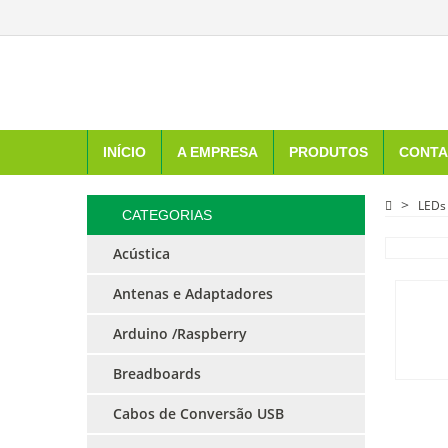
INÍCIO
A EMPRESA
PRODUTOS
CONTA
LEDs
CATEGORIAS
Acústica
Antenas e Adaptadores
Arduino /Raspberry
Breadboards
Cabos de Conversão USB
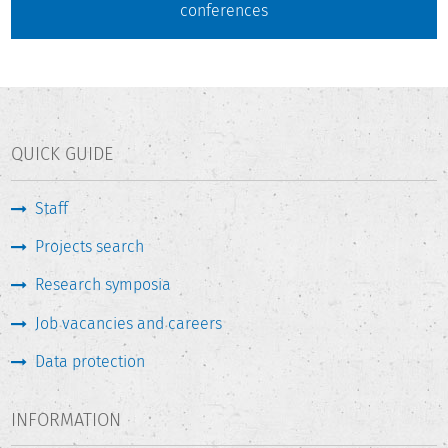
conferences
QUICK GUIDE
Staff
Projects search
Research symposia
Job vacancies and careers
Data protection
INFORMATION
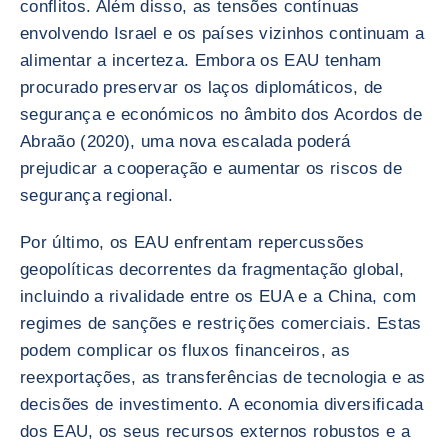
conflitos. Além disso, as tensões contínuas
envolvendo Israel e os países vizinhos continuam a
alimentar a incerteza. Embora os EAU tenham
procurado preservar os laços diplomáticos, de
segurança e económicos no âmbito dos Acordos de
Abraão (2020), uma nova escalada poderá
prejudicar a cooperação e aumentar os riscos de
segurança regional.
Por último, os EAU enfrentam repercussões
geopolíticas decorrentes da fragmentação global,
incluindo a rivalidade entre os EUA e a China, com
regimes de sanções e restrições comerciais. Estas
podem complicar os fluxos financeiros, as
reexportações, as transferências de tecnologia e as
decisões de investimento. A economia diversificada
dos EAU, os seus recursos externos robustos e a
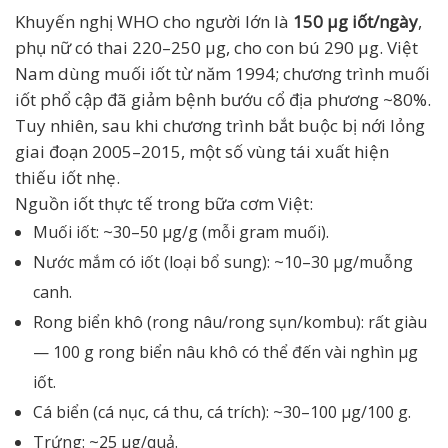
Khuyến nghị WHO cho người lớn là
150 µg iốt/ngày
,
phụ nữ có thai 220–250 µg, cho con bú 290 µg. Việt
Nam dùng muối iốt từ năm 1994; chương trình muối
iốt phổ cập đã giảm bệnh bướu cổ địa phương ~80%.
Tuy nhiên, sau khi chương trình bắt buộc bị nới lỏng
giai đoạn 2005–2015, một số vùng tái xuất hiện
thiếu iốt nhẹ.
Nguồn iốt thực tế trong bữa cơm Việt:
Muối iốt: ~30–50 µg/g (mỗi gram muối).
Nước mắm có iốt (loại bổ sung): ~10–30 µg/muỗng
canh.
Rong biển khô (rong nâu/rong sụn/kombu): rất giàu
— 100 g rong biển nâu khô có thể đến vài nghìn µg
iốt.
Cá biển (cá nục, cá thu, cá trích): ~30–100 µg/100 g.
Trứng: ~25 µg/quả.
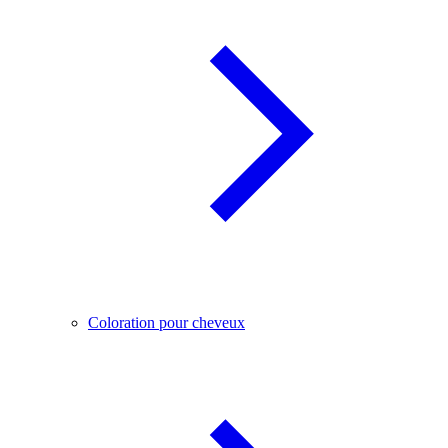
Coloration pour cheveux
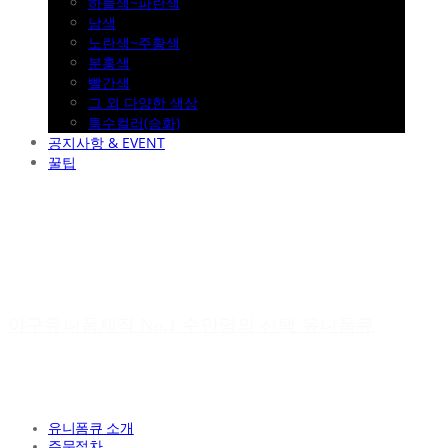
하늘색~파란색
남색
노란색~주황색
분홍색
빨간색
그 외 다양한 색상
특수컬러(승화)
공지사항 & EVENT
꿀팁
야구유니폼제작 No.1 수만명의 선택 유니폼큐
유니폼큐 소개
주문절차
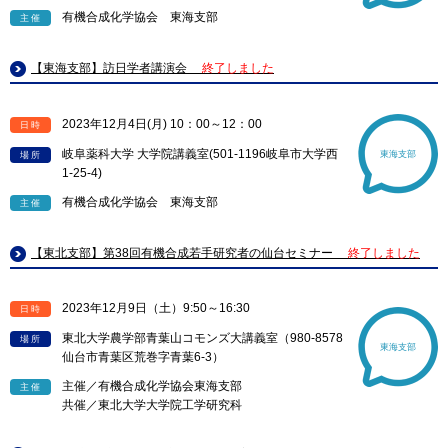
有機合成化学協会 東海支部
主催
【東海支部】訪日学者講演会
終了しました
2023年12月4日(月) 10：00～12：00
日時
岐阜薬科大学 大学院講義室(501-1196岐阜市大学西
東海支部
場所
1-25-4)
有機合成化学協会 東海支部
主催
【東北支部】第38回有機合成若手研究者の仙台セミナー
終了しました
2023年12月9日（土）9:50～16:30
日時
東北大学農学部青葉山コモンズ大講義室（980-8578
場所
東海支部
仙台市青葉区荒巻字青葉6-3）
主催／有機合成化学協会東海支部
主催
共催／東北大学大学院工学研究科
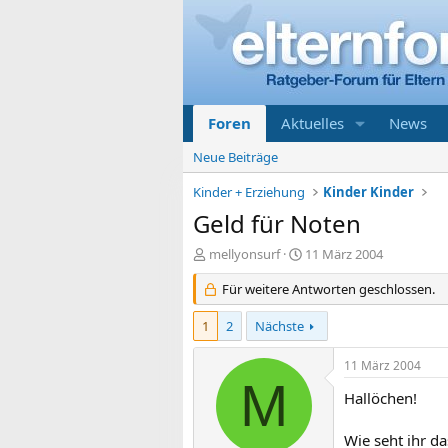
Foren
Aktuelles
News
Neue Beiträge
Kinder + Erziehung
Kinder Kinder
Geld für Noten
E
E
mellyonsurf
11 März 2004
r
r
s
Für weitere Antworten geschlossen.
s
t
t
e
e
1
2
Nächste
l
l
l
l
11 März 2004
e
t
M
r
a
Hallöchen!
m
Wie seht ihr d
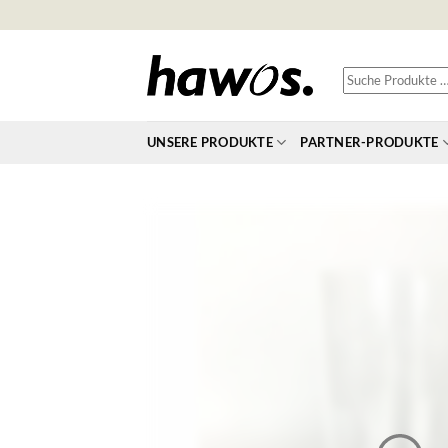
Zum
Inhalt
springen
Suche
Produkte
…
UNSERE PRODUKTE
PARTNER-PRODUKTE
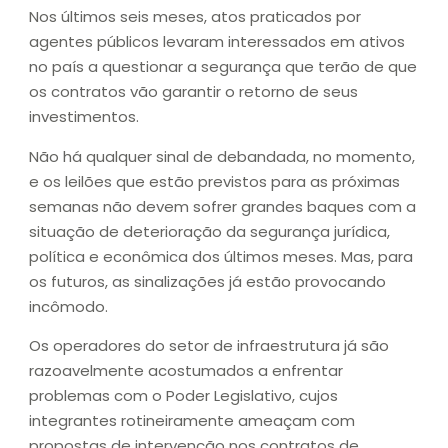
Nos últimos seis meses, atos praticados por
agentes públicos levaram interessados em ativos
no país a questionar a segurança que terão de que
os contratos vão garantir o retorno de seus
investimentos.
Não há qualquer sinal de debandada, no momento,
e os leilões que estão previstos para as próximas
semanas não devem sofrer grandes baques com a
situação de deterioração da segurança jurídica,
política e econômica dos últimos meses. Mas, para
os futuros, as sinalizações já estão provocando
incômodo.
Os operadores do setor de infraestrutura já são
razoavelmente acostumados a enfrentar
problemas com o Poder Legislativo, cujos
integrantes rotineiramente ameaçam com
propostas de intervenção nos contratos de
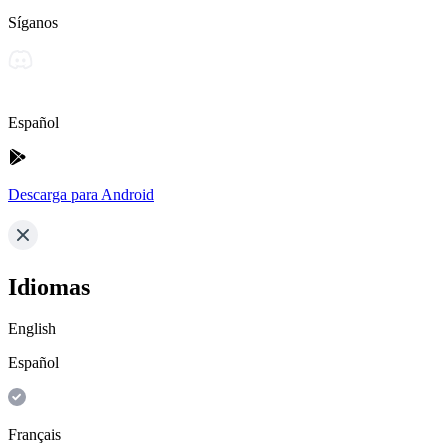
Síganos
Español
Descarga para Android
Idiomas
English
Español
Français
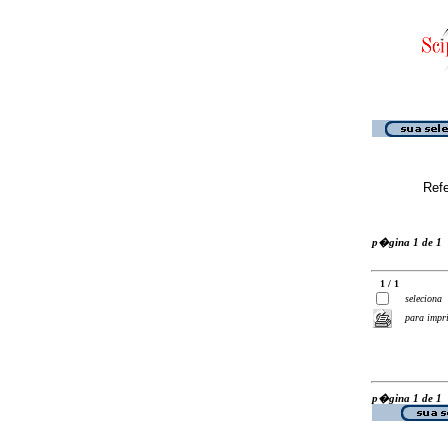
Ref
p�gina 1 de 1
1 / 1
seleciona
para impr
p�gina 1 de 1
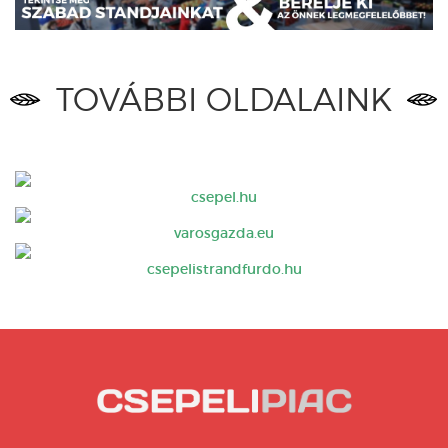
TOVÁBBI OLDALAINK
csepel.hu
varosgazda.eu
csepelistrandfurdo.hu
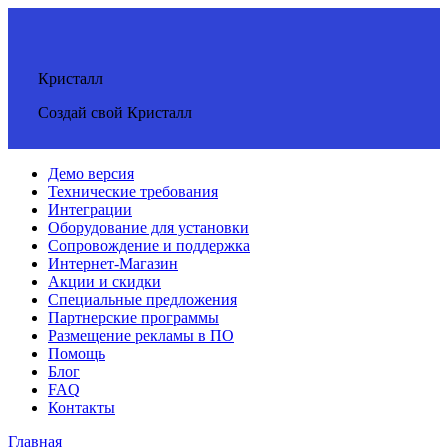
Кристалл
Создай свой Кристалл
Демо версия
Технические требования
Интеграции
Оборудование для установки
Сопровождение и поддержка
Интернет-Магазин
Акции и скидки
Специальные предложения
Партнерские программы
Размещение рекламы в ПО
Помощь
Блог
FAQ
Контакты
Главная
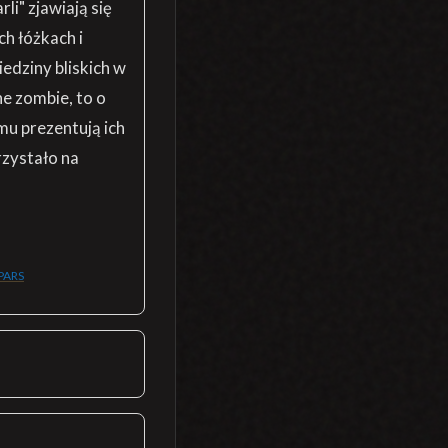
li" zjawiają się
h łóżkach i
edziny bliskich w
ne zombie, to o
mu prezentują ich
rzystało na
PARS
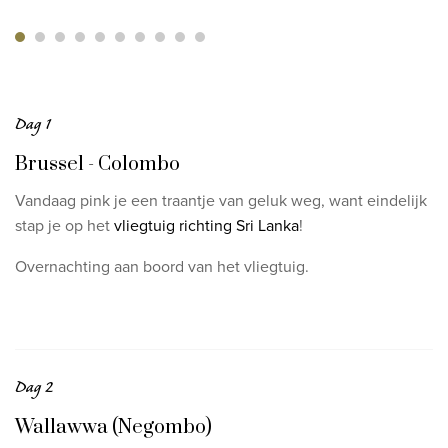
Dag 1
Brussel - Colombo
Vandaag pink je een traantje van geluk weg, want eindelijk
stap je op het
vliegtuig richting Sri Lanka
!
Overnachting aan boord van het vliegtuig.
Dag 2
Wallawwa (Negombo)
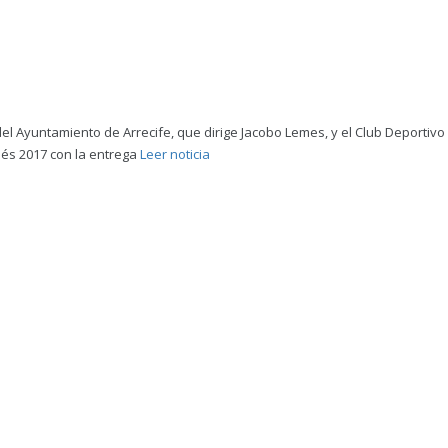
el Ayuntamiento de Arrecife, que dirige Jacobo Lemes, y el Club Deportiv
nés 2017 con la entrega
Leer noticia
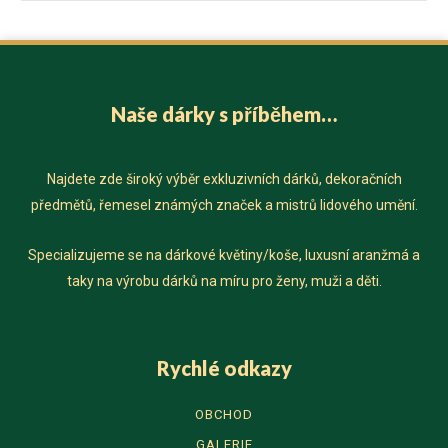
y
h
l
e
Naše dárky s příběhem…
d
a
t
Najdete zde široký výběr exkluzivních dárků, dekoračních
p
předmětů, řemesel známých značek a mistrů lidového umění.
r
o
Specializujeme se na dárkové květiny/koše, luxusní aranžmá a
:
taky na výrobu dárků na míru pro ženy, muži a děti.
Rychlé odkazy
OBCHOD
GALERIE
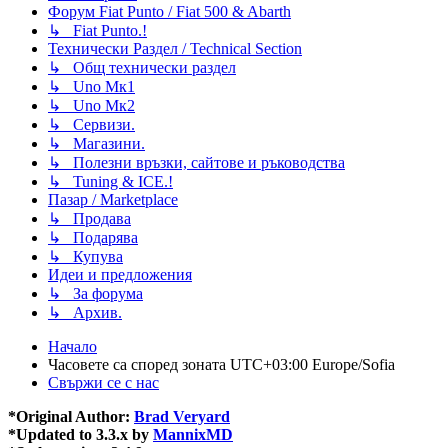
Форум Fiat Punto / Fiat 500 & Abarth
↳ Fiat Punto.!
Технически Раздел / Technical Section
↳ Общ технически раздел
↳ Uno Мк1
↳ Uno Мк2
↳ Сервизи.
↳ Магазини.
↳ Полезни връзки, сайтове и ръководства
↳ Tuning & ICE.!
Пазар / Marketplace
↳ Продава
↳ Подарява
↳ Купува
Идеи и предложения
↳ За форума
↳ Архив.
Начало
Часовете са според зоната UTC+03:00 Europe/Sofia
Свържи се с нас
*
Original Author:
Brad Veryard
*
Updated to 3.3.x by
MannixMD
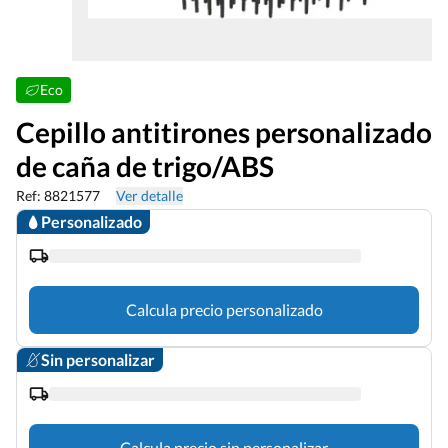
Eco
Cepillo antitirones personalizado
de caña de trigo/ABS
Ref: 8821577
Ver detalle
Personalizado
Calcula precio personalizado
Sin personalizar
Calcula precio sin personalizar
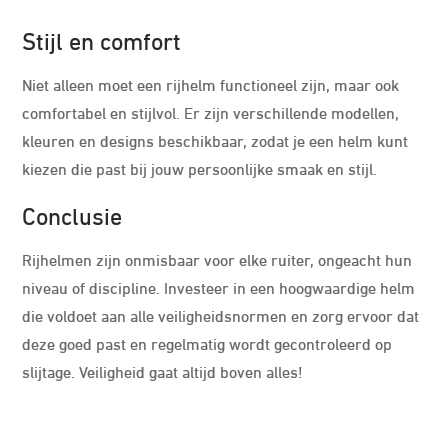
Stijl en comfort
Niet alleen moet een rijhelm functioneel zijn, maar ook
comfortabel en stijlvol. Er zijn verschillende modellen,
kleuren en designs beschikbaar, zodat je een helm kunt
kiezen die past bij jouw persoonlijke smaak en stijl.
Conclusie
Rijhelmen zijn onmisbaar voor elke ruiter, ongeacht hun
niveau of discipline. Investeer in een hoogwaardige helm
die voldoet aan alle veiligheidsnormen en zorg ervoor dat
deze goed past en regelmatig wordt gecontroleerd op
slijtage. Veiligheid gaat altijd boven alles!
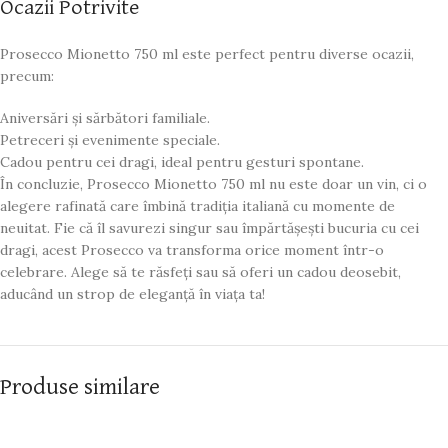
Ocazii Potrivite
Prosecco Mionetto 750 ml este perfect pentru diverse ocazii,
precum:
Aniversări și sărbători familiale.
Petreceri și evenimente speciale.
Cadou pentru cei dragi, ideal pentru gesturi spontane.
În concluzie, Prosecco Mionetto 750 ml nu este doar un vin, ci o
alegere rafinată care îmbină tradiția italiană cu momente de
neuitat. Fie că îl savurezi singur sau împărtășești bucuria cu cei
dragi, acest Prosecco va transforma orice moment într-o
celebrare. Alege să te răsfeți sau să oferi un cadou deosebit,
aducând un strop de eleganță în viața ta!
Produse similare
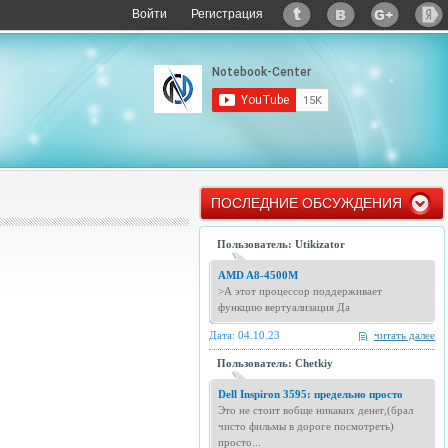
Войти
Регистрация
ПОСЛЕДНИЕ ОБСУЖДЕНИЯ
Пользователь: Utikizator
AMD A8-4500M
>А этот процессор поддерживает
функцию вертуализация Да
Дата: 04.10.23
читать далее
Пользователь: Chetkiy
Dell Inspiron 3595: предельно просто
Это не стоит вобще никаких денег,(брал
чисто фильмы в дороге посмотреть)
просто...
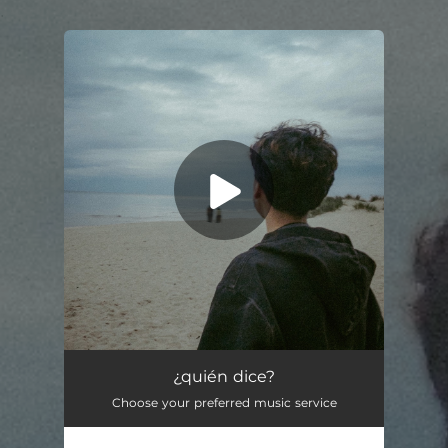
.
You're all set!
¿quién dice?
03:34
¿quién dice?
Choose your preferred music service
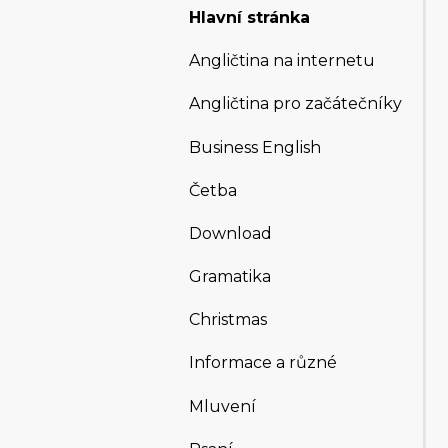
Hlavní stránka
Angličtina na internetu
Angličtina pro začátečníky
Business English
Četba
Download
Gramatika
Christmas
Informace a různé
Mluvení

^^^^^^^^^^^^^^^^

Count the lines of the material that include the word "Fiat", then state only the total.

2